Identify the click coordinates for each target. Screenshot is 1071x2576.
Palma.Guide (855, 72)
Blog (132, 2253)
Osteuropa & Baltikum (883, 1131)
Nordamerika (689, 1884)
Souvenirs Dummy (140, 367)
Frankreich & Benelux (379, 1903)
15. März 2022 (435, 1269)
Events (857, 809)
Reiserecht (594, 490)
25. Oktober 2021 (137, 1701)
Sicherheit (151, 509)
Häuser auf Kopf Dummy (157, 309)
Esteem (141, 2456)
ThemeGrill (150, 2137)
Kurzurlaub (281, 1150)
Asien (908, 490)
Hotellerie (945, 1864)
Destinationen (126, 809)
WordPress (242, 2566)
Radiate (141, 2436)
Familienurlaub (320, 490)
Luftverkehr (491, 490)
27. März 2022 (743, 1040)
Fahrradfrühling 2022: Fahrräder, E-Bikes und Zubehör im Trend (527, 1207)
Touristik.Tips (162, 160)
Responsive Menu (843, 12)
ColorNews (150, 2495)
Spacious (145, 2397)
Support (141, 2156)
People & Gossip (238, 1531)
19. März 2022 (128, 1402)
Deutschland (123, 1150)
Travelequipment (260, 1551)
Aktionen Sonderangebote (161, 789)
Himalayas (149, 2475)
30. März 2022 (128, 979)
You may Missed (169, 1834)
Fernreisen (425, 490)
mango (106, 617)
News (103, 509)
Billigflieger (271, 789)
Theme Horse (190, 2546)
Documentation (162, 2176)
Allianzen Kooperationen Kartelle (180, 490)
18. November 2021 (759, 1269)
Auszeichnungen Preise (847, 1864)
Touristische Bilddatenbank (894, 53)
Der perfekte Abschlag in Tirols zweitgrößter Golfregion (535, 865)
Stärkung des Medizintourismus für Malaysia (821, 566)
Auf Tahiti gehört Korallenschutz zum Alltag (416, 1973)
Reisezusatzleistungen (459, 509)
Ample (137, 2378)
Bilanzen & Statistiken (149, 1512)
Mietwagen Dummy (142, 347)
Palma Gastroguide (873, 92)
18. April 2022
***
▶ Exercise requirements: In the entries above, find the line with "Blog (132, 2253)" and the line with "Sicherheit (151, 509)", then set down exactly those two and every line between them, nothing else.

▶ Output for this task:
Blog (132, 2253)
Osteuropa & Baltikum (883, 1131)
Nordamerika (689, 1884)
Souvenirs Dummy (140, 367)
Frankreich & Benelux (379, 1903)
15. März 2022 (435, 1269)
Events (857, 809)
Reiserecht (594, 490)
25. Oktober 2021 (137, 1701)
Sicherheit (151, 509)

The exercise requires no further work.